So, What Ever Happened to Oppenheimer's Los Alamos?

l to r cillian murphy is j robert oppenheimer, olli haaskivi is edward condon, matt damon is leslie groves, and dane dehaan is kenneth nichols in oppenheimer, written, produced, and directed by christopher nolan
What Ever Happened to Oppenheimer's Los Alamos?Melinda Sue Gordon/Universal Pictures

Anyone who has an encyclopedic knowledge of American history—or has watched this summer's other, non-Barbie, blockbuster hit, Oppenheimer—could tell you the life and legacy of J. Robert Oppenheimer. But while Christopher Nolan's three-hour biopic captured the rise and fall of the Manhattan Project's fearless leader, there's still some mystery about what happened to the Los Alamos Scientific Laboratory, the secretive town in New Mexico where the atomic bomb was tested.

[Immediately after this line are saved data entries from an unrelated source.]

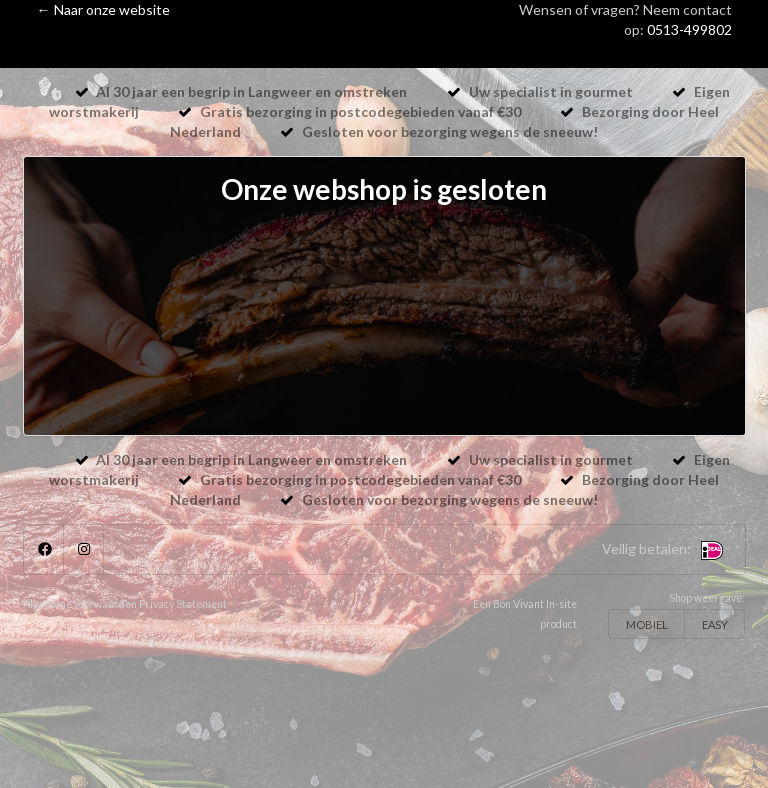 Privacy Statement (183, 604)
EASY (715, 624)
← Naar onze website (103, 9)
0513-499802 (689, 29)
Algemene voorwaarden (80, 604)
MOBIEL (647, 624) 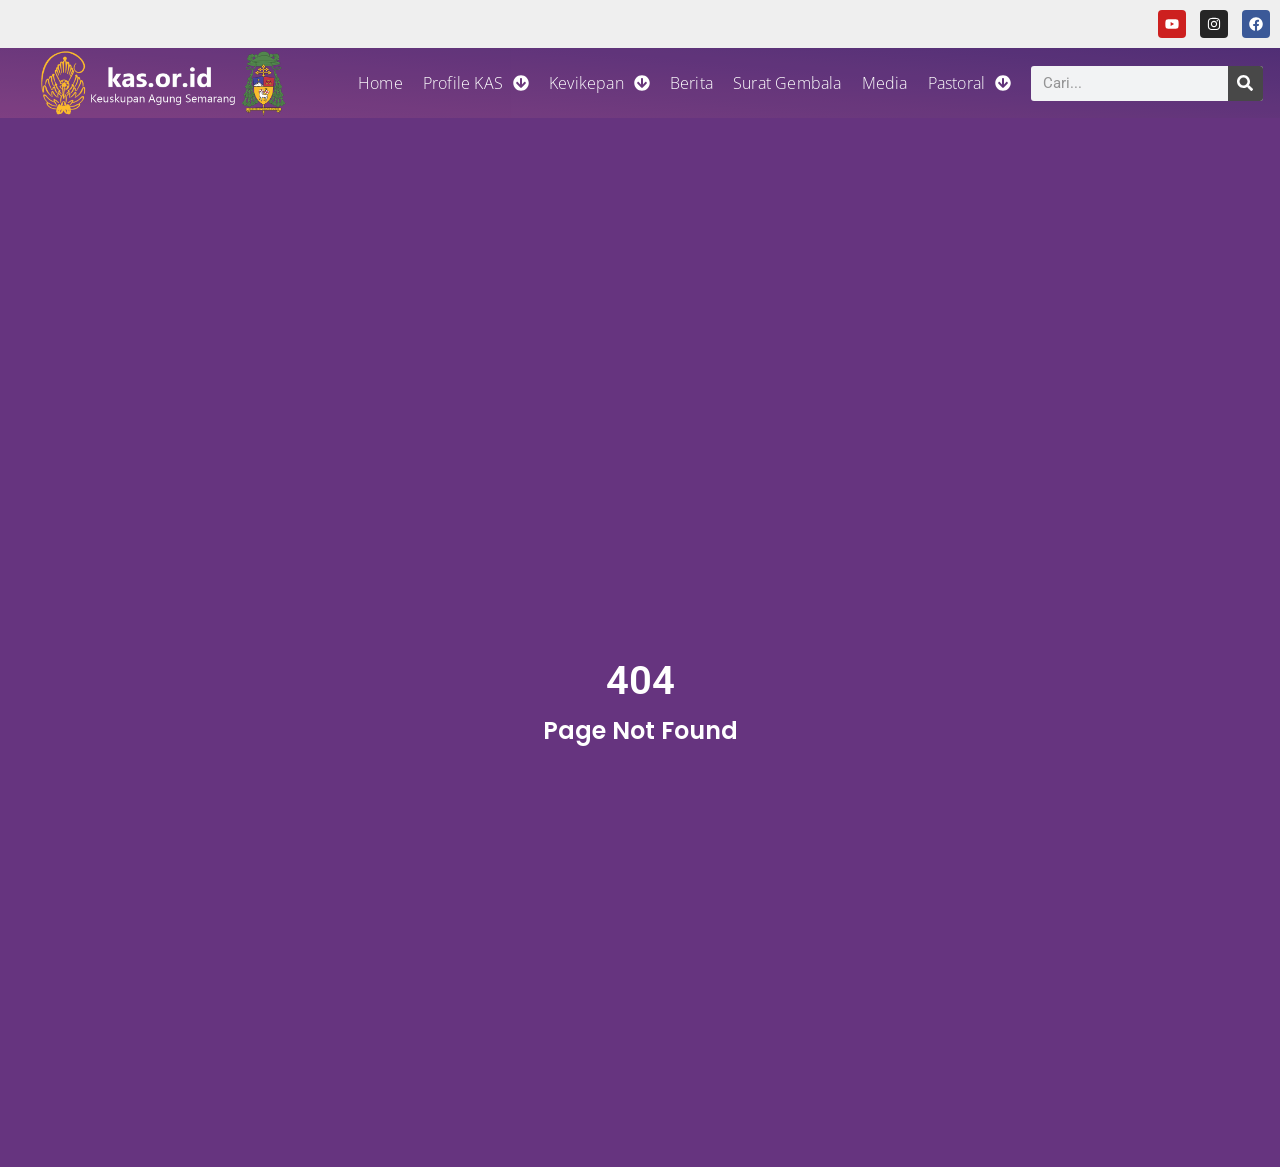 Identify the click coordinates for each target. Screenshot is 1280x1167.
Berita (691, 83)
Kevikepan (599, 83)
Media (885, 83)
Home (380, 83)
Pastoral (970, 83)
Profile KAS (476, 83)
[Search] (1245, 83)
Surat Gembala (787, 83)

Turns out, it's pretty fascinating. When Oppenheimer resigned as the laboratory's director in 1945, he was replaced by a scientist and Naval Reserve officer named Norris Bradbury. The town in Los Alamos was erected to stealthily develop and test the Manhattan Project, a.k.a. the atom bomb, and according to the United States Department of Energy, government officials wanted its laboratory to continue to be "the nucleus of its weapon staff."

To that end, Bradbury kept the laboratory afloat through declining morale and a frozen pipe pitfall, which left Los Alamos scrambling for water for weeks. Things began to changes in the 1953, when the physical laboratory was moved to the other side of the area's canyon. Four years later, the security gates were removed and once-secretive Los Alamos became an open city. (Fast-forward to 1980, and the Los Alamos Scientific Laboratory was renamed Los Alamos National Laboratory.)

los alamos national laboratory, new mexico
Joe Raedle - Getty Images

Today, Los Alamos is home to approximately 13,000 citizens per a Niche report, but the Manhattan Project's legacy lives on. Though the Los Alamos National Laboratory remains a research and development center for the National Nuclear Security Administration, tourists can visit important landmarks of the Manhattan Project era such as the craftsman-styled home where Oppenheimer and his family lived. (In fact, the Los Alamos History Museum also offers occasional excursions to the Trinity Site, where the atomic bomb was tested.)

While Los Alamos honors its history through its tours, some locals are hesitant to celebrate the land's legacy, given the environmental toll the project caused and the bomb it created. "They’ll never reflect on the fact that New Mexicans gave their lives," Tina Cordova, a cancer survivor and local advocate told AP News. "They did the dirtiest of jobs. They invaded our lives and our lands and then they left." Over the years, there has been much conversation over the Trinity test's health effects, with some studies citing an increased number of cancer cases and infant mortality rate. Eighty years after Oppenheimer and his team moved to Los Alamos, their legacy (and controversy) lives on.